Анатолий Пепеляев окончил Омский кадетский корпус и Павловское пехотное училище в Петербурге, служил в 42-м Томском стрелковом полку под командой собственного отца. С 1914 года – на фронте, командовал полковой разведкой, батальоном, был ранен, награжден восемью орденами, включая Святого Георгия 4-й степени. Февральскую революцию встретил, по его словам, с надеждой, что она “сметет рутину бюрократизма, обновит государственный механизм и выведет Россию на путь культурного развития”[5].
Незадолго до начала Первой мировой войны его старший брат Виктор, выступая в Думе, сказал: “Только культурные народы выйдут целыми из европейской катастрофы, если истории суждено пройти через нее”.
Россия – не вышла. Власть досталась большевикам, начались мирные переговоры с Германией, и Пепеляев вернулся в родной Томск. Охранял лагерь военнопленных, а когда их освободили, “жил частным заработком”. Каким конкретно, он не уточнял. Однажды встретил в городе старого знакомого, полковника Сумарокова.

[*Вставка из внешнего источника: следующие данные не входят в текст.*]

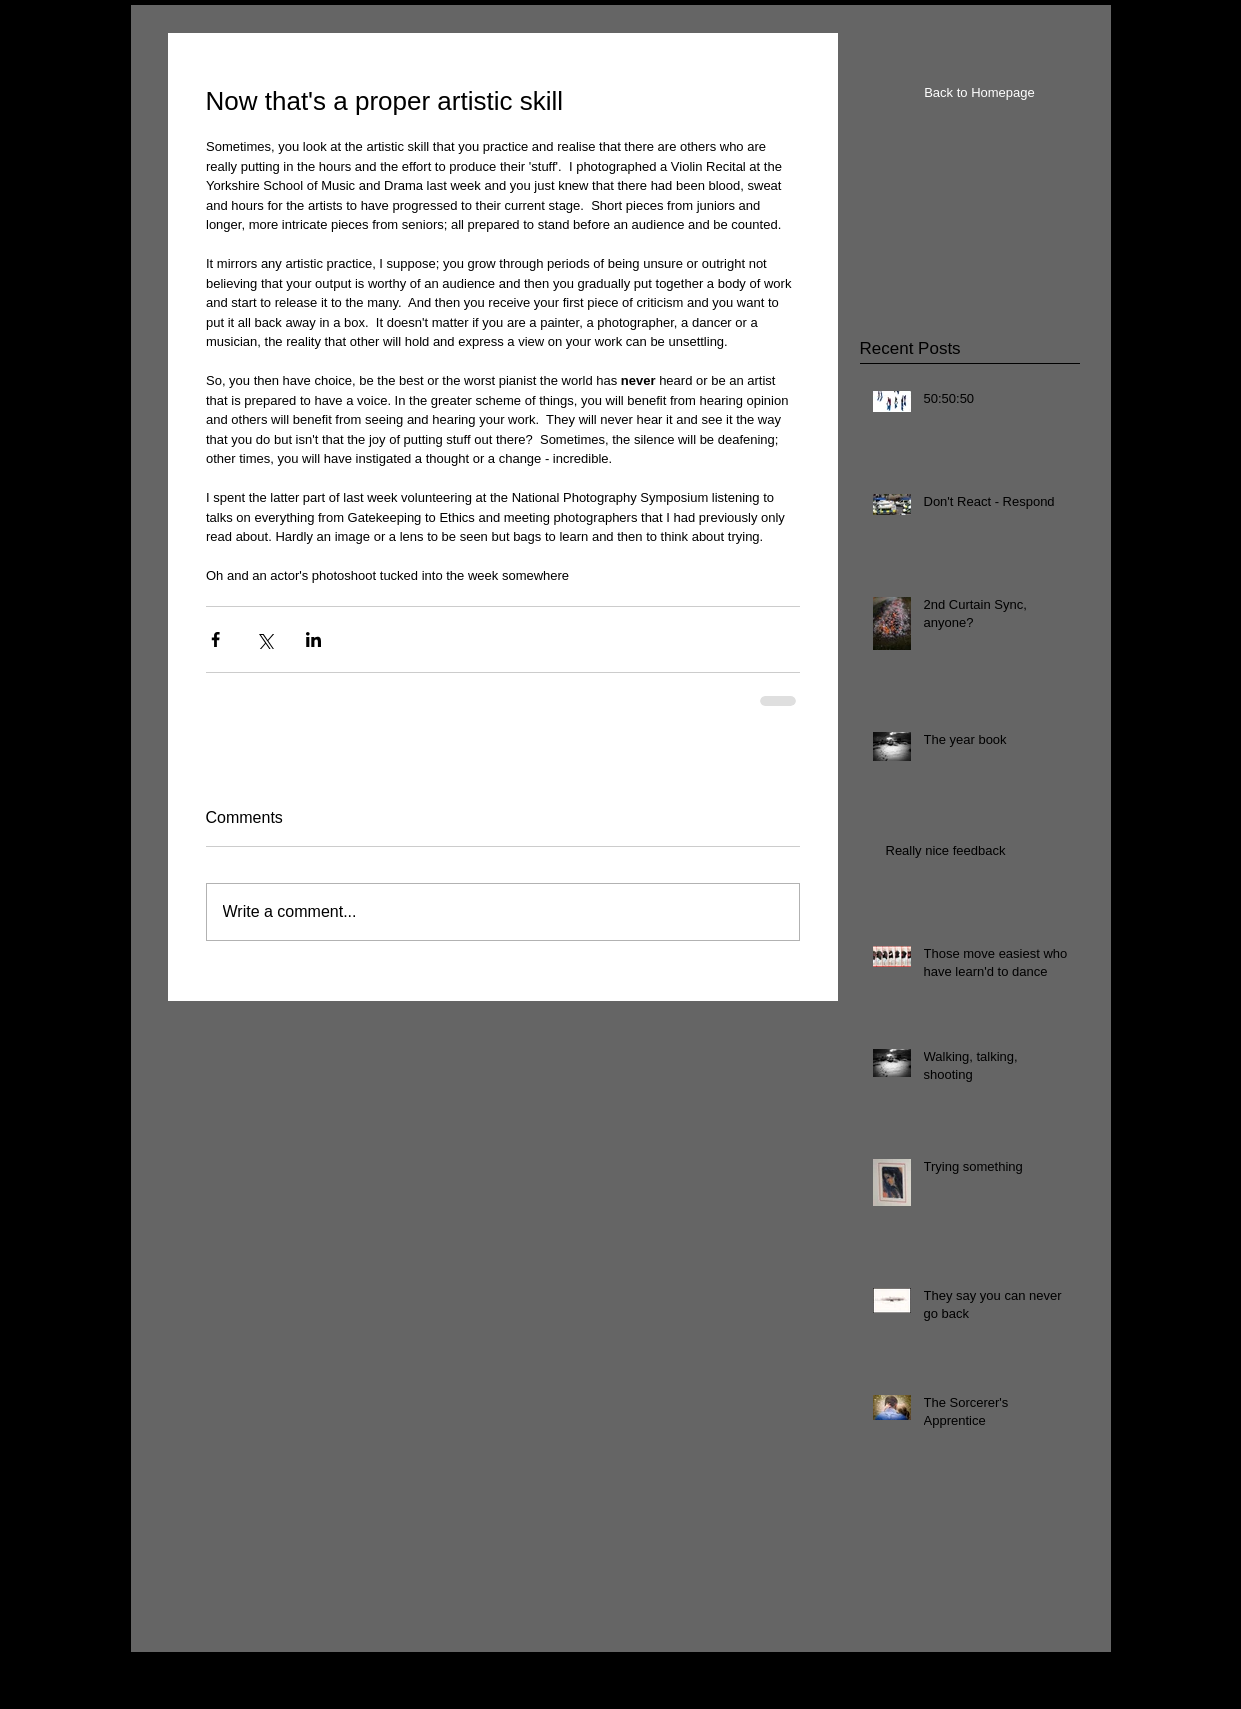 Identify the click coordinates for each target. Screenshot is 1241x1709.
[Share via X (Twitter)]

Тот спросил: “Ты что, не в организации?” Получив недоуменный ответ, рассказал, что стоит во главе созданной под патронатом сибирских областников (сторонников автономии Сибири) подпольной офицерско-студенческой организации. Пепеляев стал ее членом, а после того, как Сумарокова “сместили за монархизм”, и руководителем. Он называл себя подполковником, хотя формально был капитаном: при Керенском его представили к подполковничьему чину, но извещение о производстве Пепеляев получить не успел. Впрочем, это обычная практика тех лет: офицеры считали себя имеющими право на тот чин, к которому были представлены на фронте.

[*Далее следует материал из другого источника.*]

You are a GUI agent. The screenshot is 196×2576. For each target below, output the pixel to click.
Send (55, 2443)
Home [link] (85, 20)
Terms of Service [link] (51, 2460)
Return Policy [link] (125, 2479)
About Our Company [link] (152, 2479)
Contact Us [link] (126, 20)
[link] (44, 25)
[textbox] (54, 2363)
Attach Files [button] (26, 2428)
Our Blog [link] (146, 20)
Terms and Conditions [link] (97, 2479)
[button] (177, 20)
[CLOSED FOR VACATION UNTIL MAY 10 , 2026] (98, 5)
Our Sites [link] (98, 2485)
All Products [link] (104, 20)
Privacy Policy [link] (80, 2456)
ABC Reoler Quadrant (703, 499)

В мае 1918 года вспыхнул мятеж Чехословацкого корпуса. В Новониколаевске местный Совет был свергнут с помощью чехов, среди которых сразу выделился капитан Радола Гайда, он же Рудольф Гейдль, полунемец-полусерб, после окончания гимназии в Чехии обнаруживший в себе “чешское сердце”. Попытка Пепеляева поднять восстание в Томске провалилась, но на следующий день большевики сами покинули город. “Для дальнейшей борьбы” Пепеляев собрал отряд из товарищей по подполью и объявил запись добровольцев. К осени его отряд превратился в Средне-Сибирский, поскольку формировался в Томской и Алтайской губерниях, стрелковый корпус численностью свыше двух тысяч бойцов, из них больше половины – офицеры, служившие рядовыми, как в Добровольческой армии Корнилова. Остальные – учителя, отставные чиновники, студенты-томичи, гимназисты. “Сплошь интеллигенция”, – отметил свидетель их вступления в Иркутск. Корпусной командир отличался крайней простотой обращения и на доступном ему уровне боролся с “рутиной бюрократизма”: сохранился его приказ, воспрещающий начальникам уездных гарнизонов иметь штабы в составе более двух человек.

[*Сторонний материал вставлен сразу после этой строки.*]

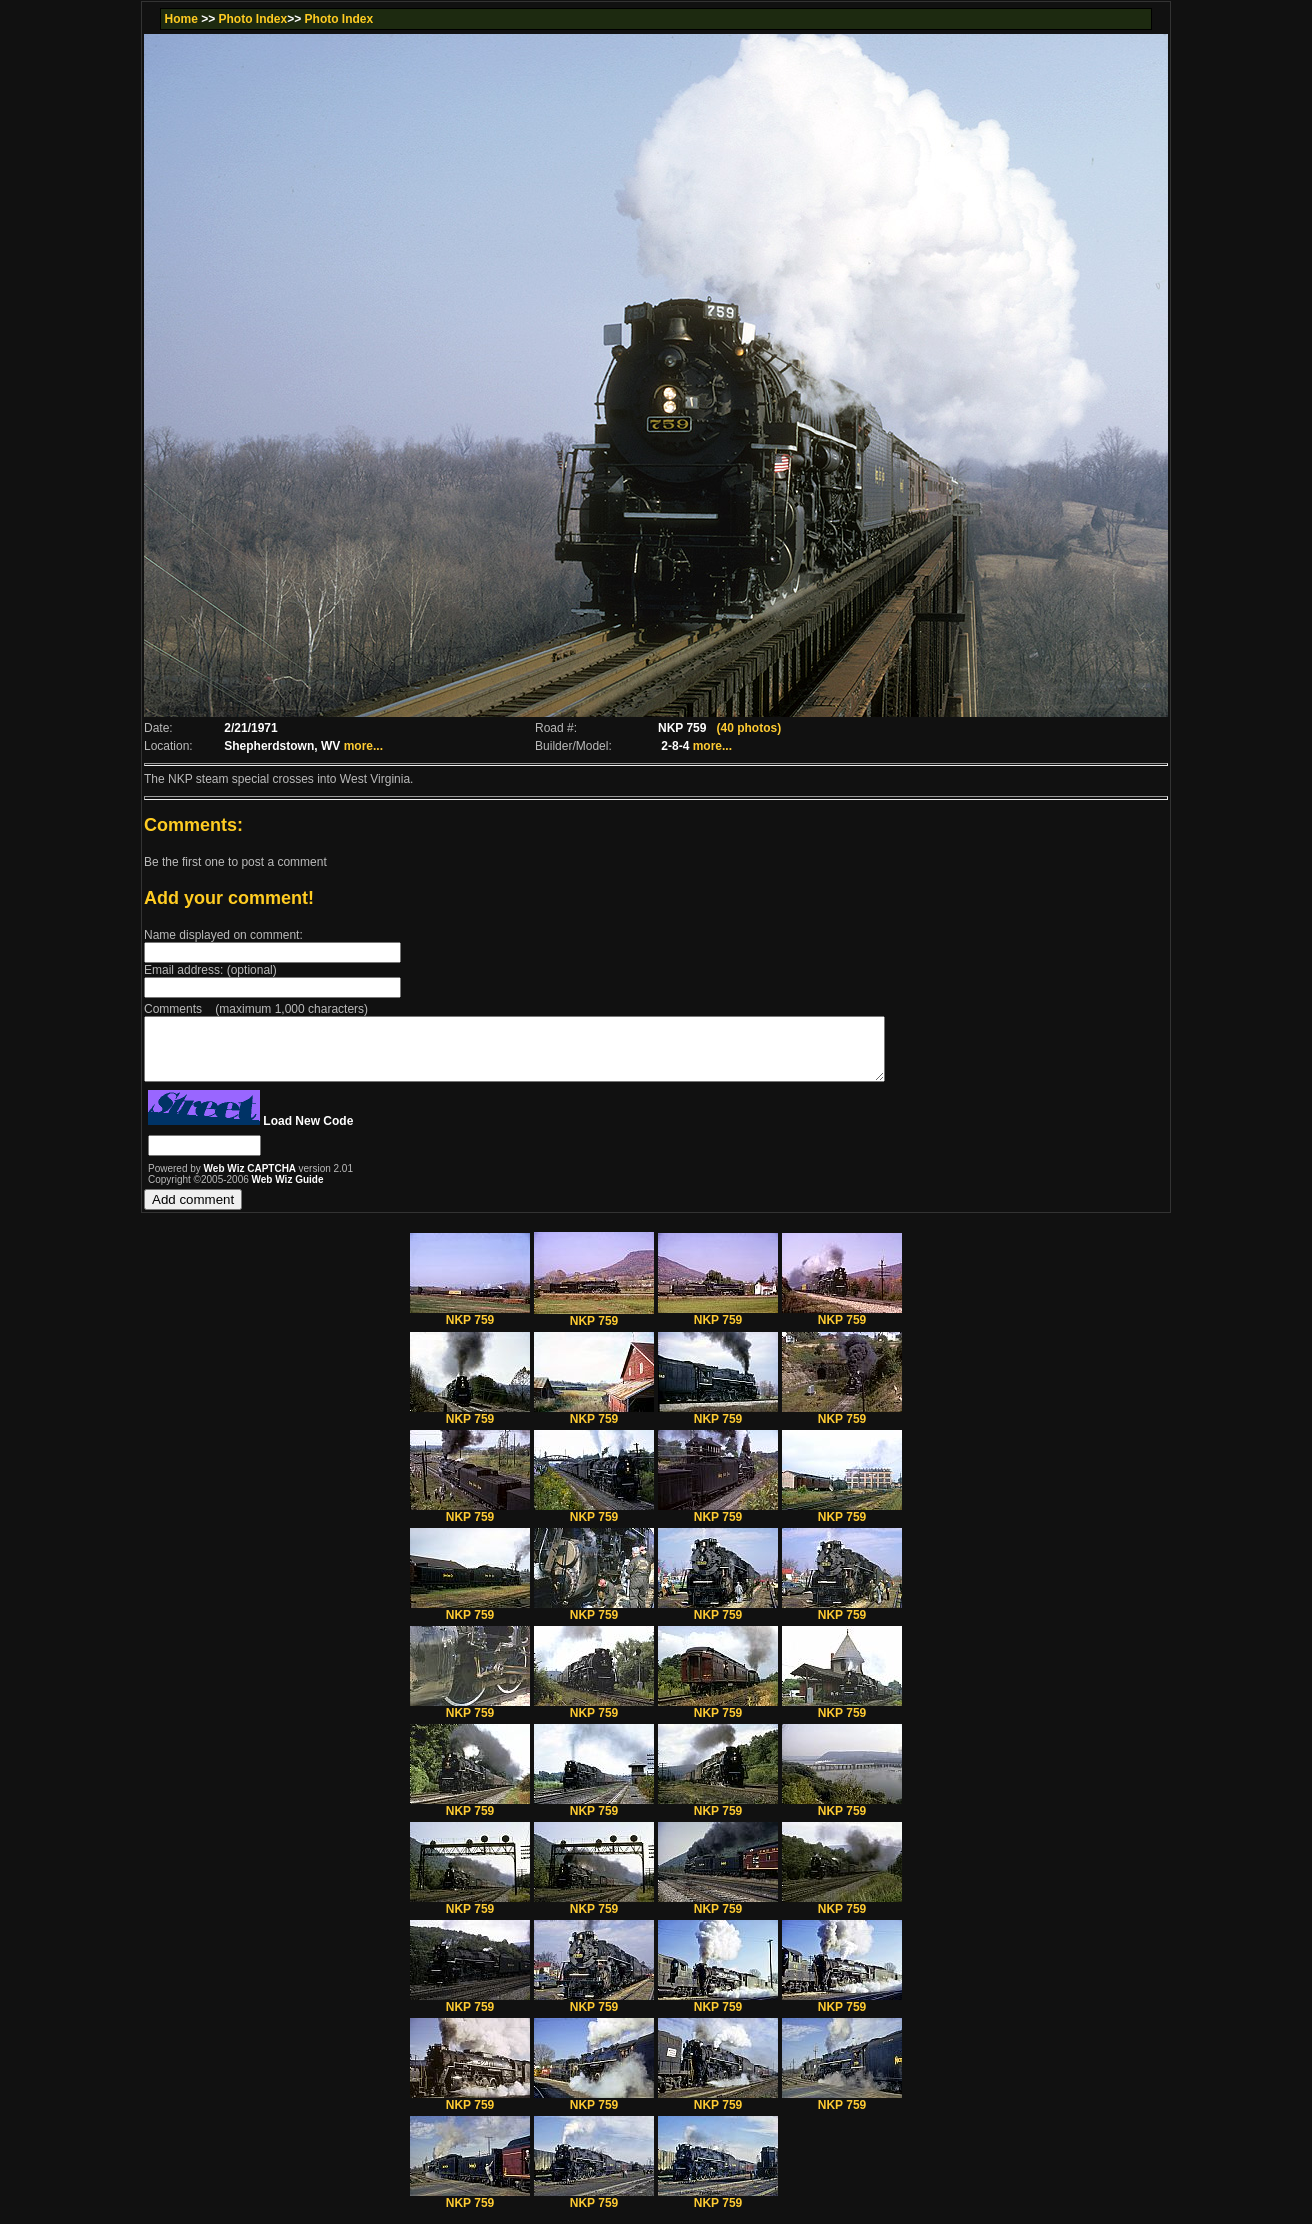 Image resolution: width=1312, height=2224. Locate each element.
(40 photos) (748, 728)
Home (180, 19)
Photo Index (253, 19)
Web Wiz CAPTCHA (251, 1180)
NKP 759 (470, 1326)
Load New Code (308, 1133)
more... (363, 746)
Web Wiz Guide (288, 1191)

Корпус подчинялся Временному Сибирскому правительству, где тон задавали эсеры и областники. Погоны, символ старого режима, были заменены нарукавными шевронами, кокарды на фуражках – бело-зелеными, цветов сибирского флага, ленточками. При Колчаке погоны вернулись, но ленточки Пепеляев сумел отстоять, как и двуцветное корпусное знамя. Он верил, что в борьбе с деспотией большевиков “вольная Сибирь” принесет России свободу в обмен на собственную автономию.
Его добровольцы и легионеры Гайды за три месяца рассеяли отряды красногвардейцев, заняли Иркутск, Верхнеудинск, Читу. Другая группа чехословаков захватила Владивосток, атаман Калмыков – Хабаровск. Сибирских стрелков перебросили на Урал; к концу 1918 года корпус Пепеляева, пополненный за счет мобилизации и насчитывавший уже около пятнадцати тысяч штыков, оказался на острие удара, который Ставка Колчака направила на запад, на Пермь и Вятку, а в перспективе – на Москву.